Say a commercial vehicle over 15 years of age, or a private vehicle (two- or four-wheeler) over 20 years fails the fitness test. In this case, it's simple enough: it's immediately deemed unfit for road use, de-registered and sentenced to the scrapyard, where it'll be dismantled and recycled - you as an owner get a certificate of de-registration or scrappage as proof. It's likely the official scrappage value will be more than competitive to the unorganised sector's rates - it'll have to be, if it's meant to take off. Current rates run between Rs 15-22/kg of metal scrap, depending on whether its light body panels or heavy steel, and don't really distinguish between an old economy hatchback, or a BMW.
As incentive, in addition to the scrap value, the MoRTH proposes that a vehicle owner who chooses the official scrappage option receive a scrappage certificate which will enable him to receive a 25 per cent reduction in road tax for a new vehicle, a waiver of registration charges, and up to a five per cent discount from the manufacturer, as stated earlier. However, these incentives are advisory and it remains to be seen if states will forego the revenue from registration, and if manufacturers will submit to providing a five per cent discount, if at all, considering fall in revenues for all involved due to the pandemic.
Expect there to be large scrappage centres around cities, fed by smaller local collection centres, further fed by dealerships. As we've seen with Renault being the first to announce its scrappage schemes, in partnership with Cero Recyling, the only official organised scrappage centre currently. Cero, set up by Mahindra Accelo and MSTC (a government of India enterprise) plans to have its centre up and running in Delhi/NCR soon. But hopefully all you'll have to do as a vehicle owner looking to scrap an old vehicle will be to trade in your car, or motorcycle, at the dealership, collect a scrappage or de-registration certificate and drive away in a shiny, new one, with incentives as promised.

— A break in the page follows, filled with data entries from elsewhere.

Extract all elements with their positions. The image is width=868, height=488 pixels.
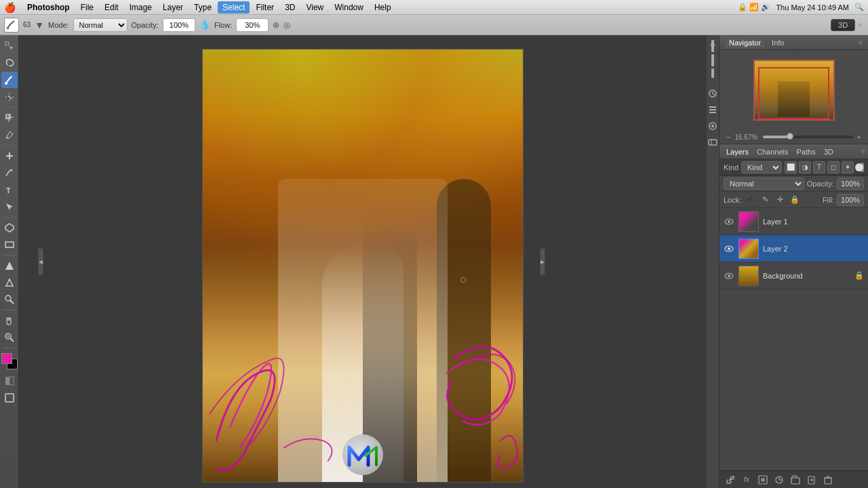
opacity-input[interactable] bbox=[163, 18, 195, 32]
add-mask-icon[interactable] bbox=[756, 473, 770, 487]
menubar-type[interactable]: Type bbox=[189, 1, 216, 14]
tab-channels[interactable]: Channels bbox=[753, 146, 792, 157]
menubar-layer[interactable]: Layer bbox=[158, 1, 188, 14]
new-layer-icon[interactable] bbox=[805, 473, 818, 487]
right-panel-collapse[interactable]: ▶ bbox=[540, 248, 545, 275]
left-panel-collapse[interactable]: ◀ bbox=[38, 248, 43, 275]
opacity-value-input[interactable] bbox=[837, 178, 864, 190]
shape-tool[interactable] bbox=[1, 220, 18, 236]
fill-value-input[interactable] bbox=[837, 194, 864, 206]
layer-1-visibility[interactable] bbox=[724, 216, 734, 227]
layer-row[interactable]: Layer 2 bbox=[719, 235, 868, 262]
tab-paths[interactable]: Paths bbox=[793, 146, 820, 157]
lock-move-icon[interactable]: ✛ bbox=[774, 194, 786, 206]
tab-navigator[interactable]: Navigator bbox=[725, 37, 765, 48]
filter-type-select[interactable]: Kind Name Effect bbox=[741, 161, 782, 174]
brush-tool[interactable] bbox=[1, 72, 18, 88]
delete-layer-icon[interactable] bbox=[821, 473, 835, 487]
menubar-photoshop[interactable]: Photoshop bbox=[22, 1, 75, 14]
lock-all-icon[interactable]: 🔒 bbox=[789, 194, 801, 206]
new-group-icon[interactable] bbox=[789, 473, 802, 487]
menubar-help[interactable]: Help bbox=[370, 1, 396, 14]
3d-dropdown-icon[interactable]: ▼ bbox=[856, 21, 864, 29]
svg-rect-36 bbox=[709, 112, 716, 113]
quick-mask-icon[interactable] bbox=[1, 373, 18, 389]
actions-icon[interactable] bbox=[707, 104, 718, 115]
menubar-window[interactable]: Window bbox=[330, 1, 368, 14]
zoom-out-button[interactable]: − bbox=[725, 133, 732, 141]
screen-mode-icon[interactable] bbox=[1, 390, 18, 406]
zoom-slider-thumb[interactable] bbox=[787, 133, 793, 140]
apple-menu[interactable]: 🍎 bbox=[4, 2, 16, 13]
layers-panel-close[interactable]: ≡ bbox=[861, 148, 865, 155]
filter-type-icon[interactable]: T bbox=[813, 161, 825, 174]
blend-mode-select[interactable]: Normal Multiply Screen Overlay Soft Ligh… bbox=[724, 178, 804, 190]
crop-tool[interactable] bbox=[1, 110, 18, 126]
tablet-pressure-icon[interactable]: ◎ bbox=[283, 20, 290, 30]
layer-list: Layer 1 Layer 2 bbox=[719, 208, 868, 470]
svg-point-38 bbox=[711, 125, 714, 127]
foreground-color-swatch[interactable] bbox=[1, 353, 12, 364]
dodge-tool[interactable] bbox=[1, 291, 18, 308]
menubar: 🍎 Photoshop File Edit Image Layer Type S… bbox=[0, 0, 868, 15]
lasso-tool[interactable] bbox=[1, 55, 18, 71]
healing-brush-tool[interactable] bbox=[1, 148, 18, 164]
tab-3d[interactable]: 3D bbox=[820, 146, 837, 157]
menubar-filter[interactable]: Filter bbox=[251, 1, 279, 14]
3d-button[interactable]: 3D bbox=[831, 19, 855, 31]
brush-icon[interactable] bbox=[4, 18, 19, 33]
menubar-3d[interactable]: 3D bbox=[280, 1, 300, 14]
filter-shape-icon[interactable]: ◻ bbox=[827, 161, 840, 174]
layer-row[interactable]: Layer 1 bbox=[719, 208, 868, 235]
zoom-in-button[interactable]: + bbox=[856, 133, 863, 141]
menubar-file[interactable]: File bbox=[76, 1, 98, 14]
brush-size-box: 63 bbox=[23, 21, 31, 28]
flow-icon[interactable]: ⊕ bbox=[273, 20, 279, 30]
adjustment-icon[interactable] bbox=[772, 473, 786, 487]
zoom-slider[interactable] bbox=[763, 136, 852, 138]
brush-dropdown-icon[interactable]: ▼ bbox=[35, 20, 44, 30]
filter-toggle[interactable] bbox=[861, 163, 864, 172]
search-icon[interactable]: 🔍 bbox=[854, 3, 864, 12]
filter-label: Kind bbox=[724, 163, 738, 171]
arrange-icon[interactable] bbox=[707, 54, 718, 65]
lock-position-icon[interactable]: ✎ bbox=[759, 194, 771, 206]
filter-adjustment-icon[interactable]: ◑ bbox=[799, 161, 811, 174]
tab-info[interactable]: Info bbox=[768, 37, 788, 48]
blur-tool[interactable] bbox=[1, 274, 18, 291]
fx-icon[interactable]: fx bbox=[740, 473, 753, 487]
layer-row[interactable]: Background 🔒 bbox=[719, 262, 868, 289]
lock-pixels-icon[interactable]: ⬛ bbox=[744, 194, 756, 206]
flow-input[interactable] bbox=[236, 18, 269, 32]
type-tool[interactable]: T bbox=[1, 182, 18, 198]
pen-tool[interactable] bbox=[1, 165, 18, 181]
tab-layers[interactable]: Layers bbox=[722, 146, 753, 157]
hand-tool[interactable] bbox=[1, 312, 18, 329]
opacity-label-layers: Opacity: bbox=[807, 180, 834, 188]
svg-point-0 bbox=[7, 26, 9, 29]
menubar-select[interactable]: Select bbox=[218, 1, 250, 14]
airbrush-icon[interactable]: 💧 bbox=[199, 20, 210, 30]
zoom-tool[interactable] bbox=[1, 329, 18, 346]
background-name: Background bbox=[763, 272, 850, 280]
color-swatches[interactable] bbox=[1, 353, 18, 369]
background-visibility[interactable] bbox=[724, 270, 734, 281]
navigator-close[interactable]: ≡ bbox=[859, 39, 863, 46]
mode-select[interactable]: Normal Multiply Screen bbox=[73, 18, 127, 32]
magic-wand-tool[interactable] bbox=[1, 89, 18, 105]
gradient-tool[interactable] bbox=[1, 258, 18, 274]
menubar-view[interactable]: View bbox=[301, 1, 328, 14]
rectangle-tool[interactable] bbox=[1, 237, 18, 253]
filter-pixel-icon[interactable]: ⬜ bbox=[785, 161, 797, 174]
history-icon[interactable] bbox=[707, 88, 718, 99]
link-layers-icon[interactable] bbox=[724, 473, 737, 487]
layer-2-visibility[interactable] bbox=[724, 243, 734, 254]
menubar-image[interactable]: Image bbox=[125, 1, 157, 14]
menubar-edit[interactable]: Edit bbox=[100, 1, 123, 14]
filter-smart-icon[interactable]: ✦ bbox=[842, 161, 854, 174]
path-selection-tool[interactable] bbox=[1, 199, 18, 215]
move-marquee-tool[interactable] bbox=[1, 38, 18, 54]
brush-presets-icon[interactable] bbox=[707, 121, 718, 131]
tool-presets-icon[interactable] bbox=[707, 137, 718, 148]
eyedropper-tool[interactable] bbox=[1, 127, 18, 143]
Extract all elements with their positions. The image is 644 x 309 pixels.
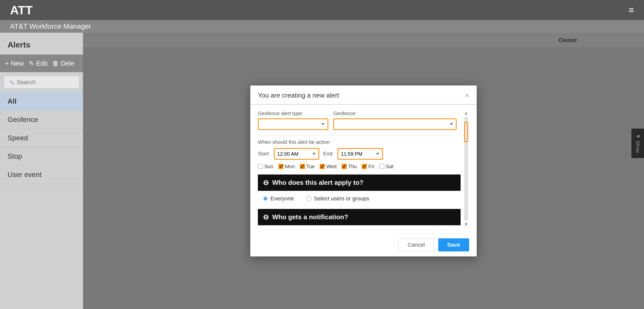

What happens to your old vehicle?
Similar in principle to local scrapyards you may have seen, the organised scrappage sector is aiming for a far more streamlined and environmentally conscious setup. Vehicles brought in for scrappage will be dismantled, with parts segregated into steel, aluminium, other metals, recyclable and non-recyclable plastics, rubber, hazardous scrap etc. Scrap steel feedstock makes up 77 per cent of India's total steel output, and can only go up. Unlike in the unorganised sector where parts are scavenged and put back into the used parts market, further feeding the market for older vehicles, this likely won't be the case. Of course, this has its downsides in the long run for owners of old vehicles.
With proper segregation, hazardous materials, like batteries and lubricants, can be sent off to authorised recycling centres for proper disposal.
The light at the end
The big picture is hopeful - it'll drive new car sales, help drop vehicular pollution, reduce dependence on oil imports, increase materials recycling, and give birth to a whole ecosystem of fitness centres and scrappage centres. On the other hand, it will also take away from the large unorganised vehicle scrappage businessesy, which does mean that the opposition to it will take time to overcome. Not to mention the huge cost involved in the logistics of the scheme, and for the end consumer - let's face it, most of us driving old cars do so because of budgetary constraints. But with proposals to make the scrappage certificate tradable, it could make scrappage even more viable. In this case, someone who scraps an old vehicle can sell the scrappage certificate in case he's not planning on a new vehicle, while still reaping the benefits for himself, and passing on the other incentives to someone else. It holds promise, and if in three to five years, the scrappage system is up and running as planned, it just may change the Indian automotive landscape for good, and put us well on the way to becoming an automotive manufacturing hub as the dream goes.